Daily Archives: July 27, 2019

For every Bird a Nest

Wood Lark Nest And Egg - A Natural History of the Nests & Eggs of British Birds, 1855, Francis Orpen Morris
Background Image: Wood Lark Nest And Egg – A Natural History of the Nests & Eggs of British Birds, 1855, Francis Orpen Morris

David Preest suggests this poem may be about Emily’s ambitions as a poet. She often writes about writing and as these poems were often private for her she was free to dream of the pleasures wrapped up in “Ah aristocracy!” Yet the poem has two poles: one where the “Wren” builds it nest perhaps “too high”, and the “modest” “Lark” who builds their nest on the ground. Thus perhaps Emily is trying to reconcile desire with humility.

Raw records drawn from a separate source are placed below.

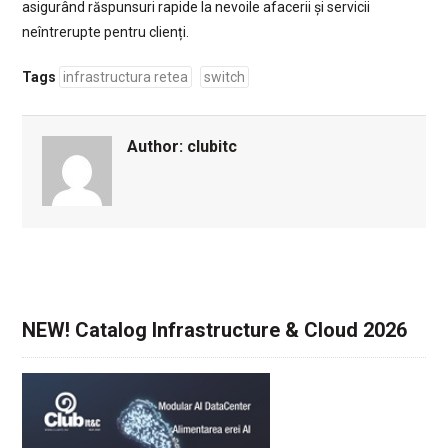
asigurând răspunsuri rapide la nevoile afacerii și servicii
neîntrerupte pentru clienți.
Tags
infrastructura retea
switch
Author:
clubitc
NEW! Catalog Infrastructure & Cloud 2026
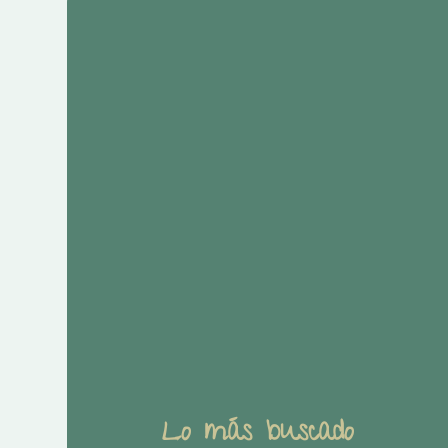
Lo más buscado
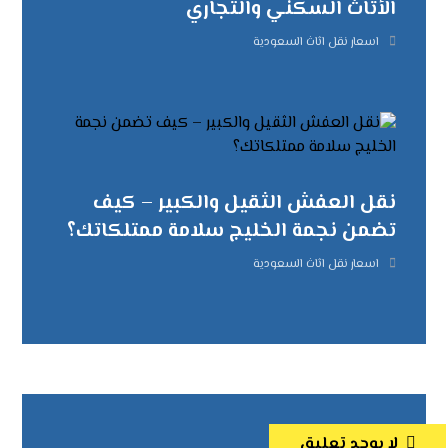
الأثاث السكني والتجاري
اسعار نقل اثاث السعودية
نقل العفش الثقيل والكبير – كيف
تضمن نجمة الخليج سلامة ممتلكاتك؟
اسعار نقل اثاث السعودية
لا يوجد تعليق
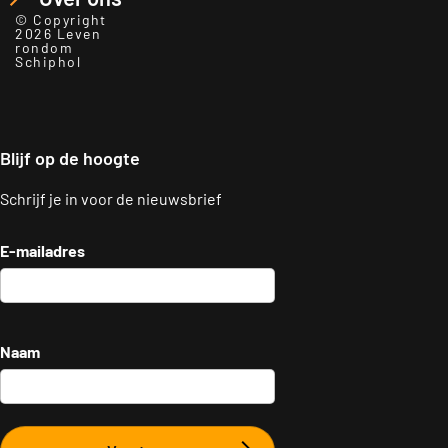
© Copyright
2026 Leven
rondom
Schiphol
Blijf op de hoogte
Schrijf je in voor de nieuwsbrief
E-mailadres
Naam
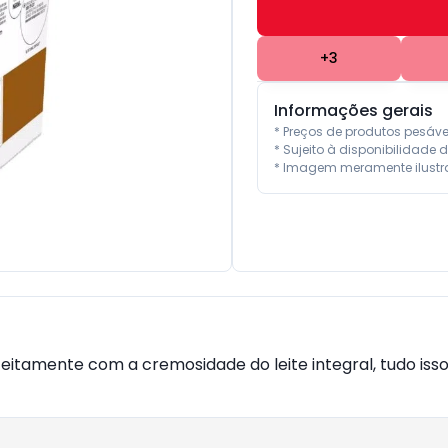
+
3
Informações gerais
* Preços de produtos pesáv
* Sujeito à disponibilidade d
* Imagem meramente ilustra
itamente com a cremosidade do leite integral, tudo isso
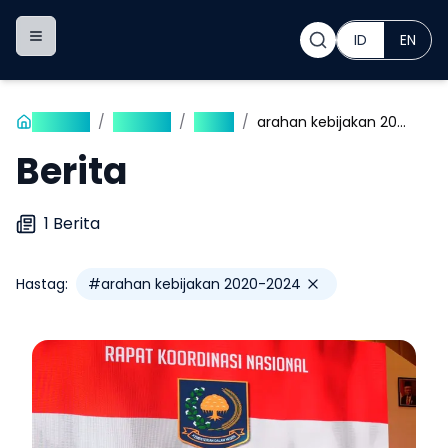
ID
EN
Toggle navigation menu
Beranda
/
Publikasi
/
Berita
/
arahan kebijakan 2020-2024
Berita
1
Berita
Hastag:
#
arahan kebijakan 2020-2024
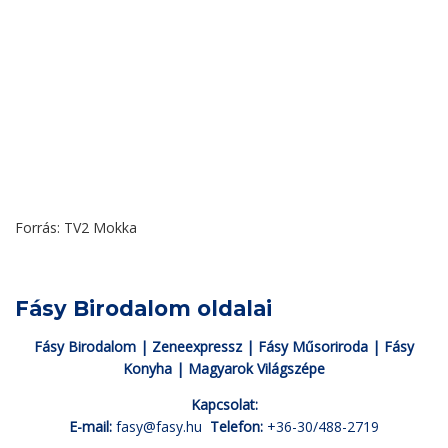
Forrás: TV2 Mokka
Fásy Birodalom oldalai
Fásy Birodalom
|
Zeneexpressz
|
Fásy Műsoriroda
|
Fásy
Konyha
|
Magyarok Világszépe
Kapcsolat:
E-mail:
fasy@fasy.hu
Telefon:
+36-30/488-2719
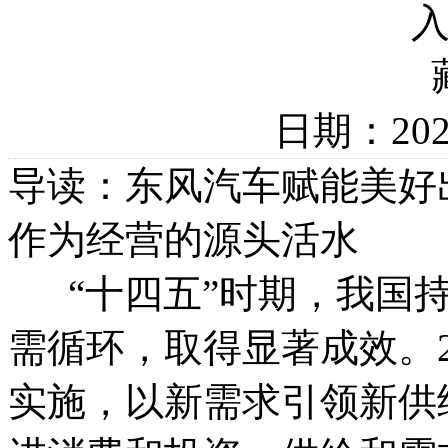
日期：20
导读：东风汽车赋能美好
作为经营的源头活水
“十四五”时期，我国持
需循环，取得显著成效。2
实施，以新需求引领新供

Formally this poem is rather interesting, especially the rhyme scheme and her use of slant rhymes. The poem follows an AAB CCB structure through every stanza, yet the final 2 stanzas about the “modest” “Lark” who is “not ashamed” to build its nest “upon the ground” relies on slant rhymes to make it work, as if she were the Lark who was satisfied with the utility of the words to build her nest / poem and was not too choosy enough to make the fit perfectly as they do in the first four stanzas where the rhymes are perfect, except for “high” and “aristocracy” which might suggest the “Wren” reaching beyond its means.

The final stanza leaves the reader wondering which bird she is talking about: does she mean to suggest the Wren “Does so rejoice” the most, or is it the “Lark”? The use of the word “Yet” to begin the final stanza seems to imply that she is speaking about the “Wren” – the “yet” sets up a distinction from the Lark’s “modest” behavior and recalls us back to the “Wren”. Yet I think she is talking about both birds and what both birds seem to represent for her. While the “Wren” has airs for “aristocracy”, and the “Lark” is fine living on the ground, Emily ends the poem with an implied question of who does “rejoice” more as if she is unsure which bird she should model her own behavior after. Both have made their home and are comfortable to lay their eggs in their respective nests so they must both be good enough for each bird, but is one actually better?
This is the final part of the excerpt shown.